TASK BRIEF >>
Print all of the entries exactly, minus the pictures.

DATA PROVIDED >>
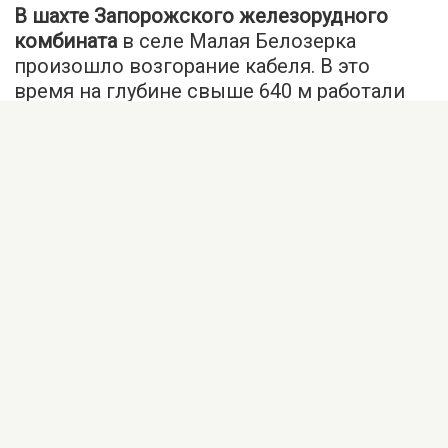
В шахте Запорожского железорудного
комбината
в селе Малая Белозерка
произошло возгорание кабеля. В это
время на глубине свыше 640 м работали
около 80 человек. Никто не погиб, однако
шестеро горняков пострадали. Об этом
сообщает
061.ua
.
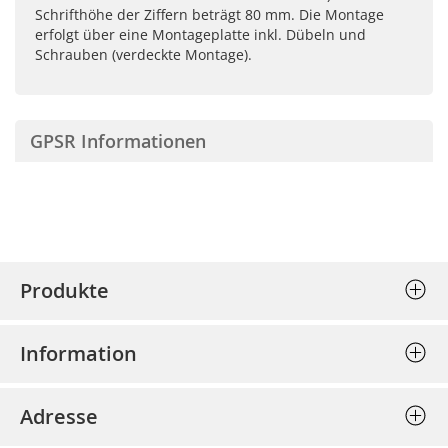
Schrifthöhe der Ziffern beträgt 80 mm. Die Montage
erfolgt über eine Montageplatte inkl. Dübeln und
Schrauben (verdeckte Montage).
GPSR Informationen
Produkte
Stempel (Selbstfärber)
Information
Textplatten einzeln
Allgemeine Geschäftsbedingungen
Holzstempel
Adresse
Datenschutz
Prägepressen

ANSWER SPACE >>
В шахте Запорожского железорудного
комбината
в селе Малая Белозерка
произошло возгорание кабеля. В это
время на глубине свыше 640 м работали
около 80 человек. Никто не погиб, однако
шестеро горняков пострадали. Об этом
сообщает
061.ua
.
Schrifthöhe der Ziffern beträgt 80 mm. Die Montage
erfolgt über eine Montageplatte inkl. Dübeln und
Schrauben (verdeckte Montage).
GPSR Informationen
Produkte
Stempel (Selbstfärber)
Information
Textplatten einzeln
Allgemeine Geschäftsbedingungen
Holzstempel
Adresse
Datenschutz
Prägepressen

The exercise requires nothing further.